If ready to improve valuation and sale outcomes, book a call with Elite Exit Advisors for a valuation-readiness roadmap and a practical plan to lift multiples and close stronger.

Conclusion

True market value reflects the method that best captures a company's cash flow and growth pattern. No single figure fits all firms; fair valuation depends on profile, documentation, and buyer underwriting.

Practical takeaways: use market comps for reality checks, SDE for owner-led firms, EBITDA for mid-sized companies, revenue multiples for high-growth profiles, DCF for steady cash flows, and asset-based work for asset-heavy operations.

Buyers pay for proven, transferable earnings and lower risk. Clean financials, defensible add-backs, and reduced customer or owner concentration materially affect offers. Those factors move multiples and final value.

Owners who quantify value, reduce risk, and present a clear, buyer-ready story raise the odds of sustaining a target price through diligence and closing a successful sale.

FAQs

What is the typical timeline for selling a business in the US?

The sale process usually takes 6 to 12 months for small to mid-sized businesses. Larger, more complex transactions can take 12–24 months due to extended due diligence, financing, and negotiation cycles.

Do I need a business broker or can I sell on my own?

You can sell independently, but business brokers or M&A advisors bring access to qualified buyers, valuation expertise, and negotiation support. For complex or high-value deals, using a broker often results in higher offers and smoother closings.

What legal documents are required to sell a business?

Common documents include a purchase agreement, disclosure schedules, non-compete agreements, assignment of contracts, and closing statements. Accurate and complete documentation speeds up diligence and reduces deal risk.

How can I make my business more attractive to buyers?

Streamline operations, reduce owner dependence, diversify customers, maintain clean financials, document repeatable processes, and demonstrate growth potential. Buyers pay premiums for predictable, low-risk cash flow.

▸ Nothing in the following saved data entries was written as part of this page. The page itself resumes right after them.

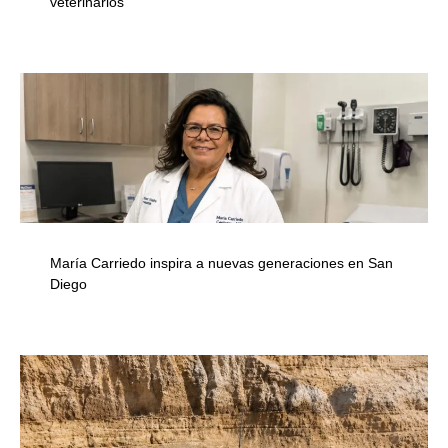
veterinarios
María Carriedo inspira a nuevas generaciones en San
Diego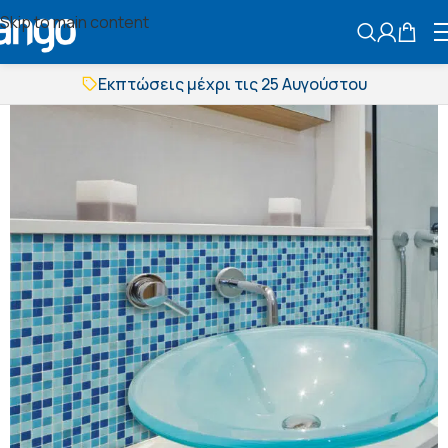
Skip to main content
ΑΝΑΖΗΤΗΣ
Εκπτώσεις μέχρι τις 25 Αυγούστου
Δωρεάν μεταφορικά
BOXNOW αποστολή
Άμεση παράδοση
Εκπτώσεις μέχρι τις 25 Αυγούστου
Δωρεάν μεταφορικά
BOXNOW αποστολή
Άμεση παράδοση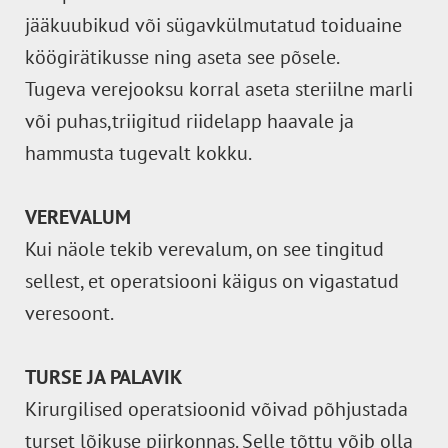
jääkuubikud või sügavkülmutatud toiduaine
köögirätikusse ning aseta see põsele.
Tugeva verejooksu korral aseta steriilne marli
või puhas,triigitud riidelapp haavale ja
hammusta tugevalt kokku.
VEREVALUM
Kui näole tekib verevalum, on see tingitud
sellest, et operatsiooni käigus on vigastatud
veresoont.
TURSE JA PALAVIK
Kirurgilised operatsioonid võivad põhjustada
turset lõikuse piirkonnas. Selle tõttu võib olla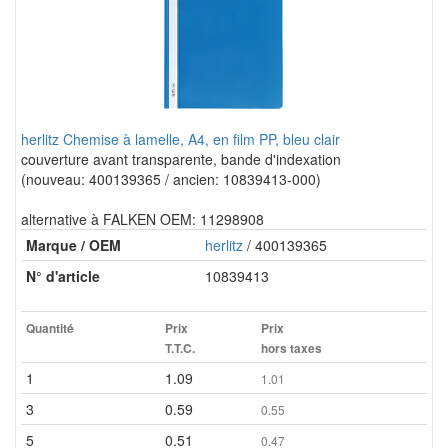
herlitz Chemise à lamelle, A4, en film PP, bleu clair
couverture avant transparente, bande d'indexation
(nouveau: 400139365 / ancien: 10839413-000)
alternative à FALKEN OEM: 11298908
Marque / OEM
herlitz
/ 400139365
N° d'article
10839413
Quantité
Prix
Prix
T.T.C.
hors taxes
1
1.09
1.01
3
0.59
0.55
5
0.51
0.47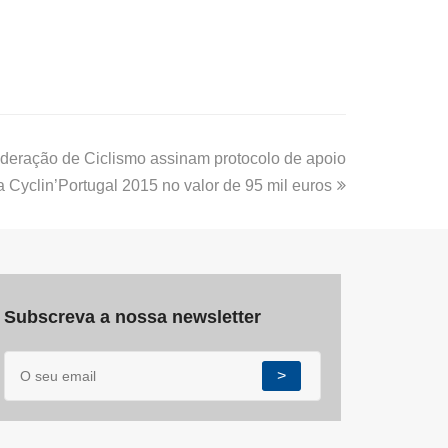
deração de Ciclismo assinam protocolo de apoio
 Cyclin’Portugal 2015 no valor de 95 mil euros
Subscreva a nossa newsletter
>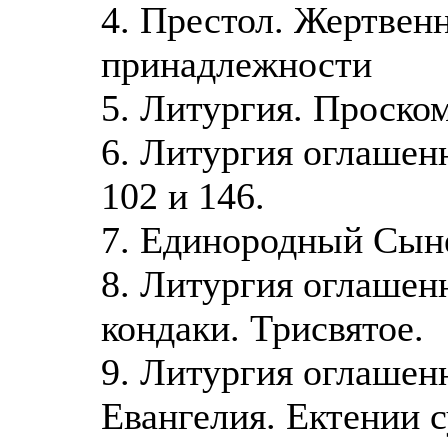
4. Престол. Жертвен
принадлежности
5. Литургия. Проско
6. Литургия оглашен
102 и 146.
7. Единородный Сын
8. Литургия оглашен
кондаки. Трисвятое.
9. Литургия оглашен
Евангелия. Ектении с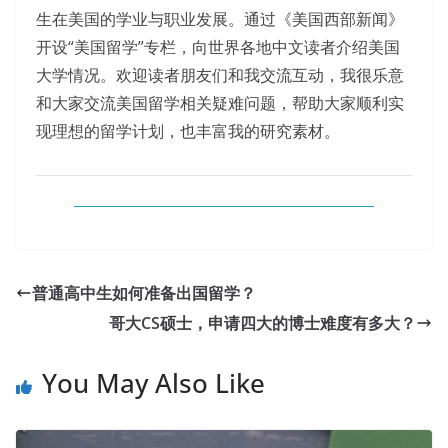
生在美国的学业与职业发展。通过《美国西部新闻》
开设“美国留学”专栏，向世界各地中文读者介绍美国
大学情况。欢迎读者朋友们和我交流互动，我很乐意
和大家交流美国留学相关疑难问题，帮助大家顺利实
现理想的留学计划，也丰富我的研究素材。
普通高中生如何准备出国留学？
哥大CS硕士，申请四大的博士难度有多大？
You May Also Like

Can my business be sold while still operating profitably?

Yes. Many owners sell while the business remains fully operational. In fact, buyers prefer ongoing profitable operations, as it demonstrates stability and reduces transition risk.

What happens after a business is sold?

Post-sale, the transition may include owner training, management handover, employee communications, and customer notifications. Some deals also include earn-outs or performance-based payments for continued owner involvement.

Are non-financial factors considered in valuation?

Yes. Brand reputation, intellectual property, customer loyalty, operational systems, and management depth all influence buyer perception and can materially affect multiples and final price.